In another thread, folks have mentioned chasing the threads and using lots of PBlaster to ensure easy R&R. YMMV, depending on mileage and how much salt on the roads your 80 has traveled.
 
Look in the front of the manual under maintenance and you will also find a running test for them. I am about to do that very test in the morning. If you need me to look it up, let me know.
 
Got mine tested. They are indeed dead. I've heard that testing for ohms can damage the sensors so checking the voltage while they're running is the best bet. They should fluctuate between .3 and .8 volts while the engine is at 2500rpm. Mine only put out .2 at the most. Definitely dead.
 
Your testing specs for the '92 feedback voltage must differ from the '94. The '94 FSR calls for a 2500 rpm hold and to test the VF1/VF2 and E1 and any feedback over 0 volts calls for the O2's to be replaced. Funny, mine both passed the ohms test within spec, but the feedback is hovering between 1.08 and 1.12 volts +/- .20 volts. Are you using an FSM for your testing?
 
I got the CEL earlier this year, turns out it was from a failed 02 sensor. My 95 has 2 of them so I replaced both, took care of the light and the rough idle. No diff in MPG though.

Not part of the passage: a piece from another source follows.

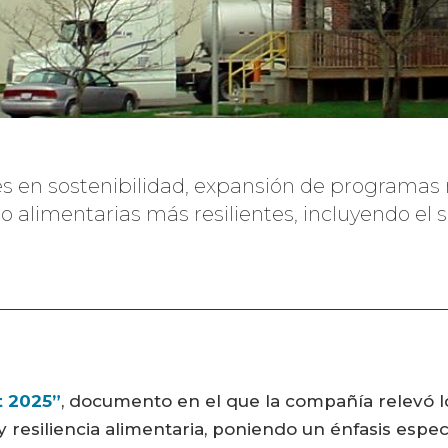
s en sostenibilidad, expansión de programas 
o alimentarias más resilientes, incluyendo el 
t 2025”
, documento en el que la compañía relevó l
 y resiliencia alimentaria, poniendo un énfasis espec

The only thing that makes this job a PITA is the nuts were so corroded that they looked more like a cone. Lots of pb blaster and cursing took place that day (spray a couple days ahead and it'll help). Make sure you anti seize the nuts going on. You may never need to replace but will make for an easier job for the next guy.
 
Are you using nan FSM to conduct your testing by or did you take it to someone to test them for you?